Колокола с церквей убрати,

В пушки медны перелить…

Запевала — дряхлый старец — протягивал слушателям деревянную чашку и клянчил:

— Подайте, правоверные, по грошику! Спаси вас Христос и праведный старец Аввакум, в Пустозерске сожженный…

В косторезной мастерской Федот рассказал содержание этой песни мастеру-наставнику и спросил, было ли такое дело, что царь Петр колокола на пушки переливал и почему он не испугался греха перед богом?

Тот не задумываясь ответил:

— Эх, мил человек, о грехах тут некогда было думать, когда швед напирал. Колокольным звоном не испугаешь супостата, а пушка, она, брат, и ревет и бьет. Дело его царское, что хотел, то и творил. Он перед богом давно, почитай, годов тридцать, как отчитался…

— Он и монахов не щадил и староверов? — снова спросил наставника Федот.

— А зачем их, родимый, щадить, коли они царя за табачное курение и брадобритие еретиком величали, антихристом прозывали? Чего таких щадить? Только он над ними не измывался. Чернецы монастырские, нерушимые в Аввакумовой вере, сами разбежались по лесам да в скиты попрятались. Наверно, и этот пропевала, коего слышал ты в Кегострове, из тех же беглых монахов.
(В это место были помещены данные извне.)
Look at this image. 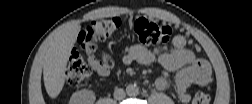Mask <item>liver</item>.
<instances>
[{
	"label": "liver",
	"instance_id": "obj_1",
	"mask_svg": "<svg viewBox=\"0 0 252 104\" xmlns=\"http://www.w3.org/2000/svg\"><path fill=\"white\" fill-rule=\"evenodd\" d=\"M80 29L81 26L75 23L58 30L45 52L43 79L51 98H56L64 86L67 62Z\"/></svg>",
	"mask_w": 252,
	"mask_h": 104
}]
</instances>
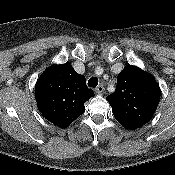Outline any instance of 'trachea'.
Returning a JSON list of instances; mask_svg holds the SVG:
<instances>
[{
    "mask_svg": "<svg viewBox=\"0 0 175 175\" xmlns=\"http://www.w3.org/2000/svg\"><path fill=\"white\" fill-rule=\"evenodd\" d=\"M97 85H98V78L97 77H91L88 80V86L89 87L96 88Z\"/></svg>",
    "mask_w": 175,
    "mask_h": 175,
    "instance_id": "obj_1",
    "label": "trachea"
}]
</instances>
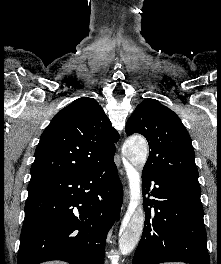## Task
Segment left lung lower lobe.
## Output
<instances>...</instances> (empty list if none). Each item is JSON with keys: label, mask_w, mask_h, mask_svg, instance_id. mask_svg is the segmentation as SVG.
<instances>
[{"label": "left lung lower lobe", "mask_w": 221, "mask_h": 264, "mask_svg": "<svg viewBox=\"0 0 221 264\" xmlns=\"http://www.w3.org/2000/svg\"><path fill=\"white\" fill-rule=\"evenodd\" d=\"M145 225L132 264H210L201 189L143 171Z\"/></svg>", "instance_id": "0a47b994"}]
</instances>
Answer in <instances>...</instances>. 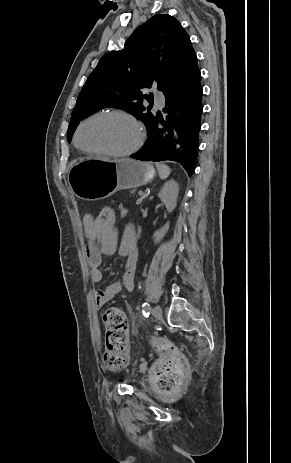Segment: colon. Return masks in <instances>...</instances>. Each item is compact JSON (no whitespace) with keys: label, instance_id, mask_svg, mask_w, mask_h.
Listing matches in <instances>:
<instances>
[{"label":"colon","instance_id":"1","mask_svg":"<svg viewBox=\"0 0 291 463\" xmlns=\"http://www.w3.org/2000/svg\"><path fill=\"white\" fill-rule=\"evenodd\" d=\"M118 210L111 206L96 211L98 229L104 231L107 226H115ZM105 327L104 364L109 370L123 369L129 360L128 327L124 313L118 308L108 309L103 317ZM155 346L159 351L175 349L167 339H156ZM158 387L167 390L181 382L187 375V369L179 357L169 359L156 367Z\"/></svg>","mask_w":291,"mask_h":463}]
</instances>
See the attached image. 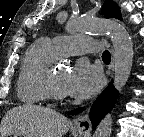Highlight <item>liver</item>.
<instances>
[{
  "mask_svg": "<svg viewBox=\"0 0 144 137\" xmlns=\"http://www.w3.org/2000/svg\"><path fill=\"white\" fill-rule=\"evenodd\" d=\"M71 126L70 120L48 107L26 104L10 109L2 119L0 133L30 137H63Z\"/></svg>",
  "mask_w": 144,
  "mask_h": 137,
  "instance_id": "1",
  "label": "liver"
}]
</instances>
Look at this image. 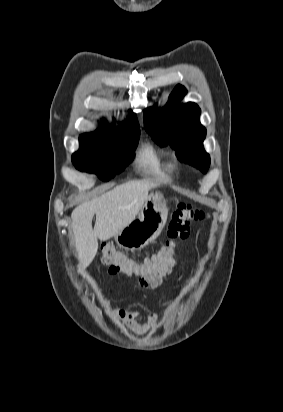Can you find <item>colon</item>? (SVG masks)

— Не знаю, не спрашивал. Стар больно, а голосист.

— Кто чем живет, — заметил мастер, — мы вот от рукоделья кормимся, а у этих глотка главный струмент да Христово имя. Хуже скоморохов, прости меня господи за осуждение.

— Старик-то и Аввакума сожженного напомнил, а кто он был такой? — не унимался Федот с расспросами, видя, что старый косторез в добром расположении и беседует с ним охотно. — Неужто его и впрямь на костре поджарили?..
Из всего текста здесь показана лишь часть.